6. Limitations and Trade-offs

  • Softmax layers remain bottlenecks
  • Even though few, softmax layers still incur quadratic cost and KV cache growth, limiting the full potential of the hybrid approach (Conclusion).
  • Memory overhead from attention heads
  • To maintain effectiveness, the linear module keeps the same head count for Q, K, and V, which “brings heavy memory overhead” (Conclusion).
  • Benefits are context‑length dependent
  • Linear attention’s advantages emerge strongly past ~8K context (Section 1; Figures 7–8). In shorter contexts, dense/MoE compute may dominate, muting gains.
  • Knowledge retention trade‑offs
  • Continued pretraining shows slight deficits in reasoning/professional knowledge vs the original base (Figure 9), likely due to knowledge forgetting.
  • Engineering complexity and reproducibility
  • The gains rely on extensive kernel fusions, FP8 quantization strategies, and a careful alignment pipeline (Sections 3 and 5). Portability to all stacks and hardware may require significant effort.
  • Evaluation breadth
  • While 17 benchmarks are covered, robustness to adversarial retrieval, multimodal long‑context tasks, or non‑English domains is not detailed.

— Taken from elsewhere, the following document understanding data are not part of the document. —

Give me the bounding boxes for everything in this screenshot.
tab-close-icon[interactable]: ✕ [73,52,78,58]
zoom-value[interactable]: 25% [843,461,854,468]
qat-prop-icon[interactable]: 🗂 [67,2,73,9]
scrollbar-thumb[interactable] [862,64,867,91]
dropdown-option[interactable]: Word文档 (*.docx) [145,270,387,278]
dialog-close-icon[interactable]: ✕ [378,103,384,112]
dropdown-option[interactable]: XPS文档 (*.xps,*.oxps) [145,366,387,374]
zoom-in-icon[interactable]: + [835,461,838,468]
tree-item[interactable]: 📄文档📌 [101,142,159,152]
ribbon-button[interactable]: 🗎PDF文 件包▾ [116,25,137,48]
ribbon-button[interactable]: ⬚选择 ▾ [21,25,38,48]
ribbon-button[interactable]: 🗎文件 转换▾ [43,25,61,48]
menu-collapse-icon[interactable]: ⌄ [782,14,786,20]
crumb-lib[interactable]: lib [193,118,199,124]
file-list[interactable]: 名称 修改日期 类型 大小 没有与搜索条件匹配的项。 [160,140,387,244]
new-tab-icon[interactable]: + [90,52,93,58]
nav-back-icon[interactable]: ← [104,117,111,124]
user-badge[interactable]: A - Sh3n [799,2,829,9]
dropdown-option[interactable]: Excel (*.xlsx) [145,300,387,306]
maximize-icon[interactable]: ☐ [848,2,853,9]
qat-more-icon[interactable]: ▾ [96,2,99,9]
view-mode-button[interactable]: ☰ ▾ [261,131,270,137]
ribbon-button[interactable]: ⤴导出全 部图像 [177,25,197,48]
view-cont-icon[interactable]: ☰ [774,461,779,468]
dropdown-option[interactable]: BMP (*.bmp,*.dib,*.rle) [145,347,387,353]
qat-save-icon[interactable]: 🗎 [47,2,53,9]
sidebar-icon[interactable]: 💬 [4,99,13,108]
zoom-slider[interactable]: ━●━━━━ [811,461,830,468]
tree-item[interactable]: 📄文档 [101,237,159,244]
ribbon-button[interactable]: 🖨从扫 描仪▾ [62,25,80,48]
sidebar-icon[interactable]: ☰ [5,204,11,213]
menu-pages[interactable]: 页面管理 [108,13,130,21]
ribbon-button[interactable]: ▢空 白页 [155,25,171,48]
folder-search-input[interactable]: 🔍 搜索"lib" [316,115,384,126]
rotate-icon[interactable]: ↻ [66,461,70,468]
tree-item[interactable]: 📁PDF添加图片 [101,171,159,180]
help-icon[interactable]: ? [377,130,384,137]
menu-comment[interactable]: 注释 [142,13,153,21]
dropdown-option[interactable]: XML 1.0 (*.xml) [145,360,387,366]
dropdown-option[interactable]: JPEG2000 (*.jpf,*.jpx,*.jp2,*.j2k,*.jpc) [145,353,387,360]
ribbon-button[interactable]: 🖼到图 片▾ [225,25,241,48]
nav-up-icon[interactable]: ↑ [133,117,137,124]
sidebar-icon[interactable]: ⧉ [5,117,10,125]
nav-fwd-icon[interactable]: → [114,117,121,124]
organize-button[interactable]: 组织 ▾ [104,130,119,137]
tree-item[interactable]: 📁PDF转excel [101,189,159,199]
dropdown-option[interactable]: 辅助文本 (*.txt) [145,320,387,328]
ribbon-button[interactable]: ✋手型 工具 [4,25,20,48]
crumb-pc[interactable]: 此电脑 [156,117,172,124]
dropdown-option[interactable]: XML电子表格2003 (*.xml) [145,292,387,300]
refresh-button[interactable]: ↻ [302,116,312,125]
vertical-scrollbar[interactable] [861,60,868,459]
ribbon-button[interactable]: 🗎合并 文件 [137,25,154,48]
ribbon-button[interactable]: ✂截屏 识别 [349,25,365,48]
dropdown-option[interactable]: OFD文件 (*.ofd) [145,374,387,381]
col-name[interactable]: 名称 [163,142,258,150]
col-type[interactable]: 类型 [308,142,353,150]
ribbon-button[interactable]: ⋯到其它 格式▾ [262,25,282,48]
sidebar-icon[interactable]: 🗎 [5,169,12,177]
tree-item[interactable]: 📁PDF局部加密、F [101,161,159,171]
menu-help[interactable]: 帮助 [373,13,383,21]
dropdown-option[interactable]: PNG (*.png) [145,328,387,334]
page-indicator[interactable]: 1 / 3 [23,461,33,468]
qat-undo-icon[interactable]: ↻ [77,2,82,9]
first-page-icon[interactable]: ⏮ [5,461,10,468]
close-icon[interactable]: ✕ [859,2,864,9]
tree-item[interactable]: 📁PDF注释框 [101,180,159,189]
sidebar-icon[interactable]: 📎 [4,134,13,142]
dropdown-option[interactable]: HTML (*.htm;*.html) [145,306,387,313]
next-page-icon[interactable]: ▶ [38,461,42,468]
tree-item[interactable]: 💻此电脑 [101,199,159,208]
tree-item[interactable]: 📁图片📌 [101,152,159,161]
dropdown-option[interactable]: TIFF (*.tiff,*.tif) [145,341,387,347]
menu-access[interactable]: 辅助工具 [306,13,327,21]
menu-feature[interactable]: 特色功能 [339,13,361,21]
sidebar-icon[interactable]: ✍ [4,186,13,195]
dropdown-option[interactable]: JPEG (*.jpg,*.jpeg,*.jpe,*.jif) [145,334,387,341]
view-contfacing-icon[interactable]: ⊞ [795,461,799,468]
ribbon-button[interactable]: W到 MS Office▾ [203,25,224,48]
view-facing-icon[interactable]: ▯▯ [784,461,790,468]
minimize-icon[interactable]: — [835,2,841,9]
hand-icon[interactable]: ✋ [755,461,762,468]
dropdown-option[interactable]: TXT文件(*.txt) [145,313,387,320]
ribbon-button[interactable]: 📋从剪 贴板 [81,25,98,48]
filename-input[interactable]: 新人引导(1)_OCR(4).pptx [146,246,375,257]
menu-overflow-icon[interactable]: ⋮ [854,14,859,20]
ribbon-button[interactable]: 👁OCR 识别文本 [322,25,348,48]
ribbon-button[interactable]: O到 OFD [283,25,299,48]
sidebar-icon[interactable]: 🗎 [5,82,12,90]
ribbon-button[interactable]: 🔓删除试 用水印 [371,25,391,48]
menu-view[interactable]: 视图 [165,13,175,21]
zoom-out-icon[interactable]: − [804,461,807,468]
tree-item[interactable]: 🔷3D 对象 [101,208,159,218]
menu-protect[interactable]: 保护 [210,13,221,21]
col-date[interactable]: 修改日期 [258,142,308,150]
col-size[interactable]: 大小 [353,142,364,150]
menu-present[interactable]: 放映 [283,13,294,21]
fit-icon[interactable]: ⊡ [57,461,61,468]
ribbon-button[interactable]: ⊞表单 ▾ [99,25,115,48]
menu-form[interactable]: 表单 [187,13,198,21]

7. Implications and Future Directions

  • Field impact
  • This work shows that long‑context reasoning can be made economical by combining linear attention (for constant‑state decoding) with just enough softmax layers to preserve retrieval/extrapolation—chosen via scaling laws (Figure 3). The full‑stack engineering (FP8 kernels, inference integration, RL alignment) demonstrates that architectural ideas must be matched with systems work for impact.
  • Follow‑up research enabled
  • Attention research:
    • Reduce memory by decoupling head counts for Q, K, V in linear modules (Conclusion).
    • Explore adaptive or learned head‑wise decay schedules and partial‑RoPE strategies.
    • Push toward even sparser softmax layers (or smarter placement) while preserving retrieval.
  • Systems:
    • Generalize tree‑mask linear attention kernels and speculative decoding across toolchains (SGLang/vLLM).
    • Extend FP8 fusion patterns to more activations and attention variants; co‑design with compiler‑level fusion.
  • RL and alignment:
    • Standardize module‑wise alignment tests and metrics; make rollout‑probability PPO the default once aligned.
    • Study alignment for multi‑GPU/MoE routing nondeterminism at larger scales and for multimodal models.
  • Practical applications
  • Long‑document assistants, multi‑step code agents (LCB/Codeforces results), retrieval‑augmented generation with very long contexts (128K+), and test‑time scaling settings that require thousands of “thinking” tokens—all with substantially lower serving cost and higher throughput (Figures 7–8; Section 3.4).

Bottom line: Ring-linear-2.0 combines a scaling‑law‑tuned hybrid architecture with deep systems optimizations and alignment‑aware RL to deliver long‑context efficiency without sacrificing reasoning quality—showing a credible path to economical, capable long‑context LLMs.